What DSLR Photography Would Have Looked Like In 1929
By James Grahame
There were no digital cameras back in the 1920s, of course. But that didn't stop intrepid photographer Jonas Kroyer from pairing a vintage lens from a Zeiss Ikonette with a modern Nikon D300.
His plan came together when he came across an old camera with a chipped lens and separated the lens and shutter mechanism from the body. He then created a t-shaped steel adapter to hold the bellows and lens firmly in place on a Nikon Bayonet mount scavenged from an old no-name lens. From there, it was just a matter of mounting a couple of brass knobs to adjust focus. A tiny spring from a ballpoint pen forced the shutter open, to allow the Nikon's shutter to snap each image.
The lens functions as an 80mm prime with full-frame cameras, or as a 120mm with a modern DX sensor. Because the optics are uncoated, pointing it at a light source results in all sorts of ghosting and lens flaring.
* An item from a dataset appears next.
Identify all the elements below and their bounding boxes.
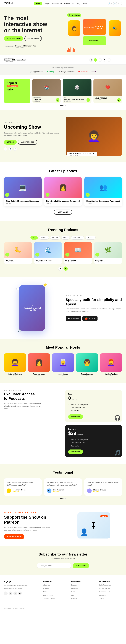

Still, beautiful results are possible with a bit of care and attention.
Jonas reports, "I have spent a lot time using only this lens on photo walks and I found it to be a fun challenge as it requires quite some thought as to what you are pointing it at. It also reminded me of the fact that good photography has nothing to do with the quality of the gear you are using, but your ability to compose a photo."